Uploaded image for project: 'Infrastructure'
  1. Infrastructure
  2. INFRA-1778

pkg.jenkins.io DNS issues

    XMLWordPrintable

    Details

    • Type: Bug
    • Status: Open (View Workflow)
    • Priority: Minor
    • Resolution: Unresolved
    • Component/s: www
    • Labels:
      None
    • Similar Issues:

      Description

      The issue as described by the networking team:

      On the initial DNS lookup for pkg.jenkins.io our DNS server uses the glue records from the org DNS servers to resolve the IP addresses for the Jenkins.io name servers (which are actually Jenkins-ci.org).

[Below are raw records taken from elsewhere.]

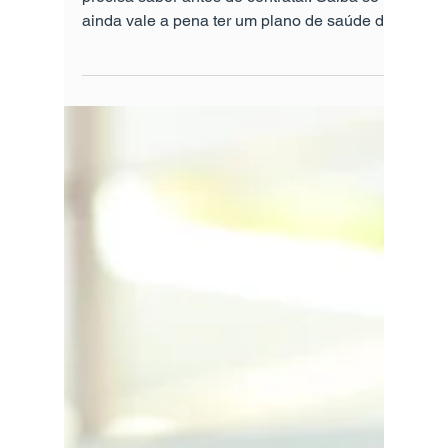
Saiba se ainda vale a
pena ter um plano de
saúde do Bradesco.
Dossiê Bradesco Saúde: tudo que você
precisa saber antes de contratar. Saiba se
ainda vale a pena ter um plano de saúde do
Bradesco.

      >dig @b0.org.afilias-nst.org ns1.jenkins-ci.org A

      ; <<>> DiG 9.9.4-RedHat-9.9.4-51.el7 <<>> @b0.org.afilias-nst.org ns1.jenkins-ci.org A 
      ; (2 servers found) 
      ;; global options: +cmd 
      ;; Got answer: 
      ;; >>HEADER<< opcode: QUERY, status: NOERROR, id: 29088 
      ;; flags: qr rd; QUERY: 1, ANSWER: 0, AUTHORITY: 3, ADDITIONAL: 4 
      ;; WARNING: recursion requested but not available

      ;; OPT PSEUDOSECTION: 
      ; EDNS: version: 0, flags:; udp: 4096 
      ;; QUESTION SECTION: 
      ;ns1.jenkins-ci.org. IN A

      ;; AUTHORITY SECTION: 
      jenkins-ci.org. 86400 IN NS ns3.jenkins-ci.org. 
      jenkins-ci.org. 86400 IN NS ns2.jenkins-ci.org. 
      jenkins-ci.org. 86400 IN NS ns1.jenkins-ci.org.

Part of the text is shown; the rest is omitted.